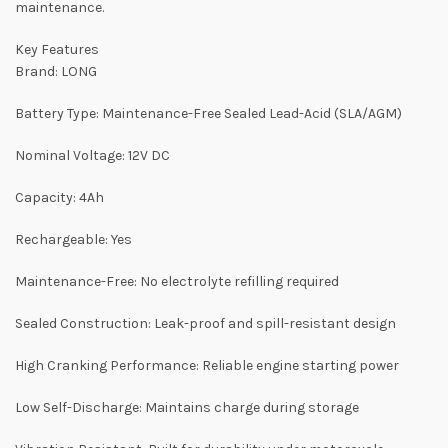
maintenance.
Key Features
Brand: LONG
Battery Type: Maintenance-Free Sealed Lead-Acid (SLA/AGM)
Nominal Voltage: 12V DC
Capacity: 4Ah
Rechargeable: Yes
Maintenance-Free: No electrolyte refilling required
Sealed Construction: Leak-proof and spill-resistant design
High Cranking Performance: Reliable engine starting power
Low Self-Discharge: Maintains charge during storage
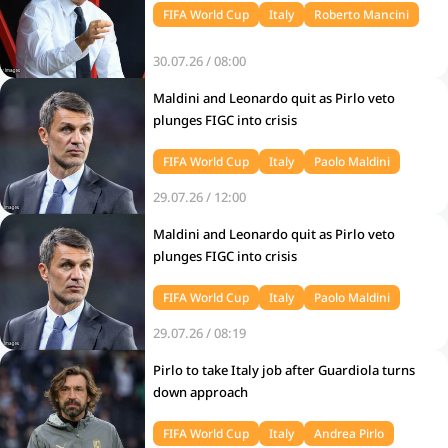
FIFA World Cup
Italy
Roberto Mancini
30.07.26 / 08:00
Maldini and Leonardo quit as Pirlo veto
plunges FIGC into crisis
FIFA World Cup
Italy
Paolo Maldini
29.07.26 / 12:00
Maldini and Leonardo quit as Pirlo veto
plunges FIGC into crisis
FIFA World Cup
Italy
Paolo Maldini
29.07.26 / 08:19
Pirlo to take Italy job after Guardiola turns
down approach
FIFA World Cup
Italy
Andrea Pirlo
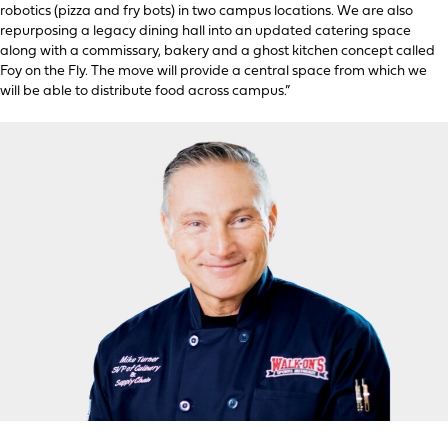
robotics (pizza and fry bots) in two campus locations. We are also
repurposing a legacy dining hall into an updated catering space
along with a commissary, bakery and a ghost kitchen concept called
Foy on the Fly. The move will provide a central space from which we
will be able to distribute food across campus.”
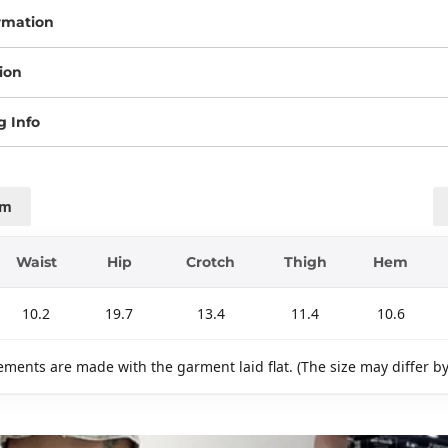
rmation
ion
g Info
cm
Waist
Hip
Crotch
Thigh
Hem
10.2
19.7
13.4
11.4
10.6
ments are made with the garment laid flat. (The size may differ b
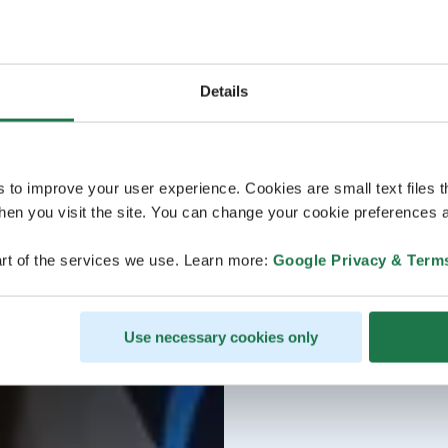
Details
s to improve your user experience. Cookies are small text files 
en you visit the site. You can change your cookie preferences a
rt of the services we use. Learn more:
Google Privacy & Term
Use necessary cookies only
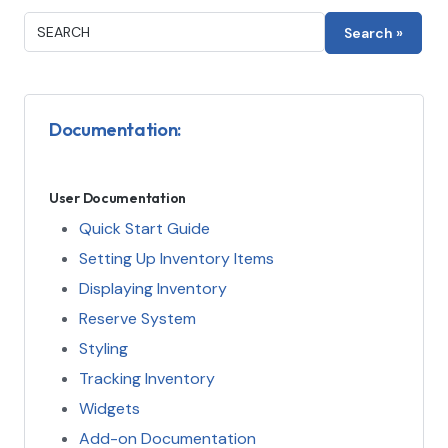
Documentation:
User Documentation
Quick Start Guide
Setting Up Inventory Items
Displaying Inventory
Reserve System
Styling
Tracking Inventory
Widgets
Add-on Documentation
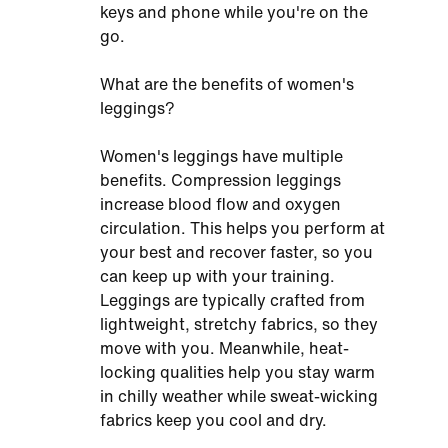
keys and phone while you're on the
go.
What are the benefits of women's
leggings?
Women's leggings have multiple
benefits. Compression leggings
increase blood flow and oxygen
circulation. This helps you perform at
your best and recover faster, so you
can keep up with your training.
Leggings are typically crafted from
lightweight, stretchy fabrics, so they
move with you. Meanwhile, heat-
locking qualities help you stay warm
in chilly weather while sweat-wicking
fabrics keep you cool and dry.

#### WORK REQUEST:
Among the lines of the listing above, tally the ones holding the string "will" and give that count alone.

#### ANSWER SPACE:
2